== Work request ==
Please report how many lines in the data below contain "Museum". Nothing besides the number should be written.

Dataset records:
====
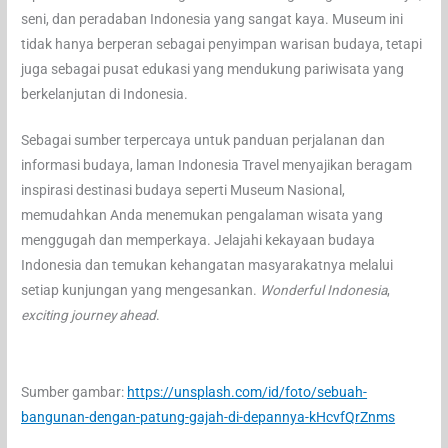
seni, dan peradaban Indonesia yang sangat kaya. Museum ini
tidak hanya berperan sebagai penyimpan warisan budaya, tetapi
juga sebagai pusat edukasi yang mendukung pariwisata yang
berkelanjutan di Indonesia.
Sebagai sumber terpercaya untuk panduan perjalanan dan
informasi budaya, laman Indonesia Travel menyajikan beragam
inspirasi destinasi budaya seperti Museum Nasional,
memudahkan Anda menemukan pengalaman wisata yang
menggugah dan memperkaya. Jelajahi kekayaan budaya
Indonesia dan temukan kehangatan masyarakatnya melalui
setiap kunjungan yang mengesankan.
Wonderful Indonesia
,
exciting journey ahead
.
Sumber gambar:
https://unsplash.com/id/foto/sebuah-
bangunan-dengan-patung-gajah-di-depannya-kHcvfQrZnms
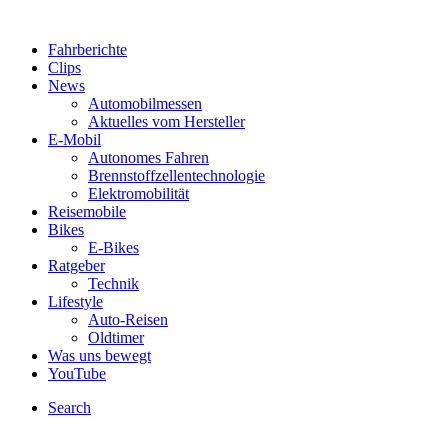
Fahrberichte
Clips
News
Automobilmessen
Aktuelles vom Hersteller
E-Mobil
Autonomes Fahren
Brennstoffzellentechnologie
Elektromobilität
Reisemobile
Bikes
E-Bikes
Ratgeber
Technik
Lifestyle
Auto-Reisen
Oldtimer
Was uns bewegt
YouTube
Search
====
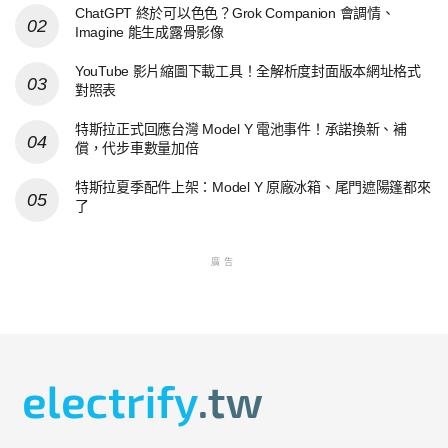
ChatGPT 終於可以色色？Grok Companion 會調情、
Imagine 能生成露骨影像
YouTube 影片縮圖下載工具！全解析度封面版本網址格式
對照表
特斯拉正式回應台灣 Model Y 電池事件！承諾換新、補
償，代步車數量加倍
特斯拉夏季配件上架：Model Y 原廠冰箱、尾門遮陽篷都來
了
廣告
====
== Answer to the problem ==
2